Bill 7128 (the "Bill") implementing some of the provisions of Directive (EU) 2015/849 of the European Parliament and of the Council of 20 May 2015 on the prevention of the use of the financial system for the purposes of money laundering or terrorist financing (the "4th AML Directive") has been brought before the Luxembourg Parliament. The Bill will amend a number of Acts, in particular the AML Act of 12 November 2004, as amended (the "AML Act").

The Bill is mainly intended to implement the provisions of the 4th AML Directive with regard to the application of "a holistic, risk-based approach" by all professionals subject to the AML legislation.

Two-step implementation

The Bill transposes the provisions of the 4th AML Directive relating to obligations applicable to professionals in the framework of the fight against money laundering.

The provisions of the 4th AML Directive regarding the obligation of all corporate and other legal entities incorporated in Luxembourg to obtain and hold adequate, accurate and current information on their beneficial ownership, including the details of the beneficial interests held as well as the storage of such information in a central register, are not part of this Bill.

A holistic, risk-based approach

Professionals will be obliged to evaluate risks on a case-by-case basis. As a result, there will no longer be situations or transactions in relation to which they can automatically conduct simplified customer due diligence. On the other hand, the Bill contains a description of situations deemed to be higher risk and in relation to which professionals must ensure enhanced customer due diligence in order to manage and mitigate the risks appropriately.

Additional compliance obligations

In order for professionals to be able to efficiently mitigate and manage risks, the Bill requires them to have or put in place appropriate internal organizational and procedural rules, policies and controls which must be proportionate to the nature, particularities and size of the professional. These include internal AML rules and procedures, management policies, document preservation measures, the regular training of personnel, etc., as well as a compliance officer and possibly an independent audit, depending on the size and nature of the professional's activities. The Bill also provides for specific rules to be applied at group level.

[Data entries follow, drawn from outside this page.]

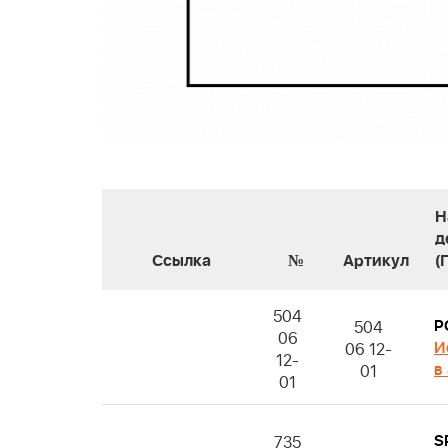
Н
д
Ссылка
№
Артикул
(
504
P
504
06
И
06 12-
12-
в
01
01
S
735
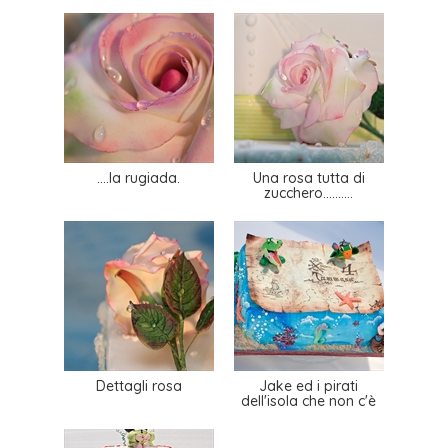
....la rugiada.
Una rosa tutta di
zucchero..........
Dettagli rosa
Jake ed i pirati
dell'isola che non c'è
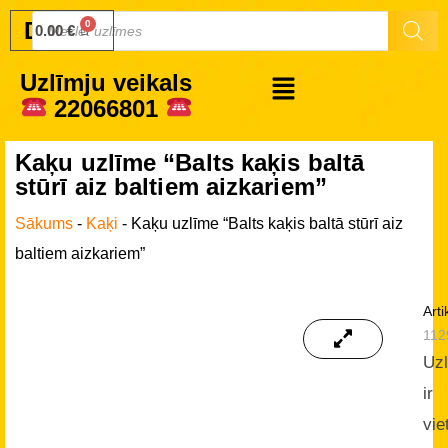
Druku.lv
0.00
€
Uzlīmju veikals
22066801
Kaķu uzlīme “Balts kaķis baltā
stūrī aiz baltiem aizkariem”
Sākums
-
Kaķi
-
Kaķu uzlīme “Balts kaķis baltā stūrī aiz
baltiem aizkariem”
Arti
112
Uz
ir
vie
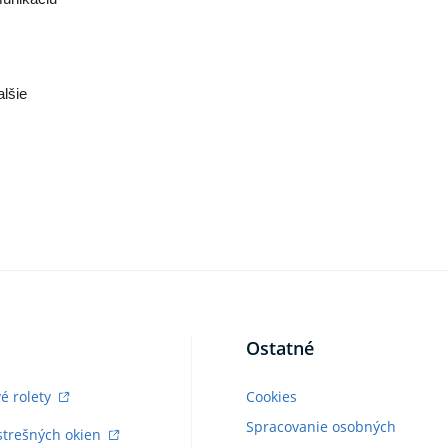
lšie
Ostatné
vé rolety
Cookies
Spracovanie osobných
strešných okien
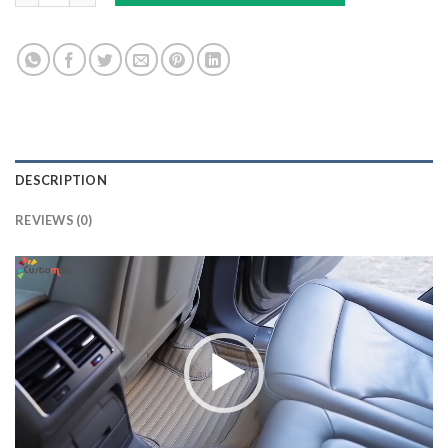
DESCRIPTION
REVIEWS (0)
Lecteur
vidéo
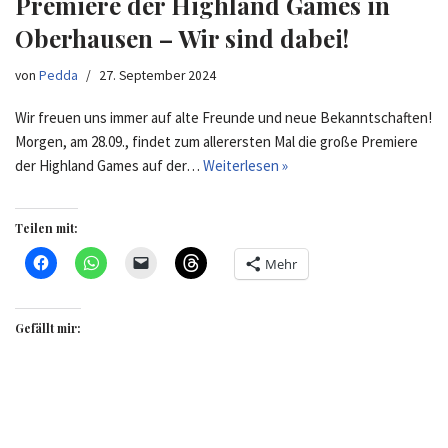
Premiere der Highland Games in
Oberhausen – Wir sind dabei!
von
Pedda
27. September 2024
Wir freuen uns immer auf alte Freunde und neue Bekanntschaften!
Morgen, am 28.09., findet zum allerersten Mal die große Premiere
der Highland Games auf der…
Weiterlesen »
Teilen mit:
Mehr
Gefällt mir:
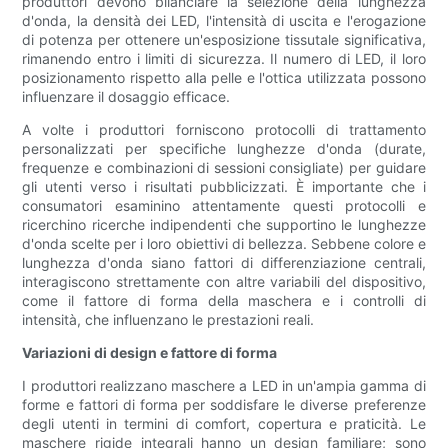
produttori devono bilanciare la selezione della lunghezza
d'onda, la densità dei LED, l'intensità di uscita e l'erogazione
di potenza per ottenere un'esposizione tissutale significativa,
rimanendo entro i limiti di sicurezza. Il numero di LED, il loro
posizionamento rispetto alla pelle e l'ottica utilizzata possono
influenzare il dosaggio efficace.
A volte i produttori forniscono protocolli di trattamento
personalizzati per specifiche lunghezze d'onda (durate,
frequenze e combinazioni di sessioni consigliate) per guidare
gli utenti verso i risultati pubblicizzati. È importante che i
consumatori esaminino attentamente questi protocolli e
ricerchino ricerche indipendenti che supportino le lunghezze
d'onda scelte per i loro obiettivi di bellezza. Sebbene colore e
lunghezza d'onda siano fattori di differenziazione centrali,
interagiscono strettamente con altre variabili del dispositivo,
come il fattore di forma della maschera e i controlli di
intensità, che influenzano le prestazioni reali.
Variazioni di design e fattore di forma
I produttori realizzano maschere a LED in un'ampia gamma di
forme e fattori di forma per soddisfare le diverse preferenze
degli utenti in termini di comfort, copertura e praticità. Le
maschere rigide integrali hanno un design familiare; sono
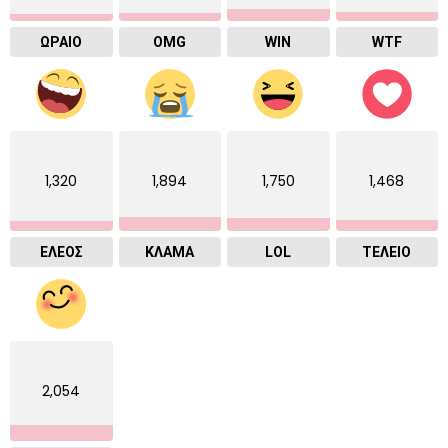
ΩΡΑΙΟ
OMG
WIN
WTF
1,320
1,894
1,750
1,468
ΕΛΕΟΣ
ΚΛΑΜΑ
LOL
ΤΕΛΕΙΟ
2,054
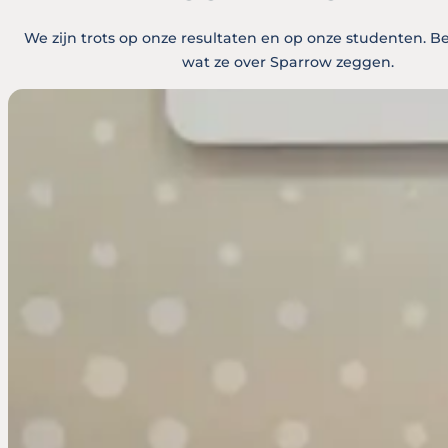
We zijn trots op onze resultaten en op onze studenten. B
wat ze over Sparrow zeggen.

Data protection obligations

The Bill requires professionals to provide new clients with the information required by Article 26(1) of the Data Protection Act of 2 August 2002, as amended (the "Data Protection Act"). This information must be provided prior to the start of the business relationship or execution of the transaction and should include a general disclaimer regarding the professional's obligations under the AML Act as regards the processing of personal data in the framework of the prevention of money laundering and the fight against terrorism. The Bill contains a number of additional data protection-related provisions and clarifies that the processing of personal data under the AML Act is deemed a matter of public policy for purposes of the Data Protection Act.


The Bill provides for enhanced oversight of various professional supervisory bodies and introduces additional sanctions which can be imposed on professionals that fail to comply with their AML obligations and which, in principle, can be made public.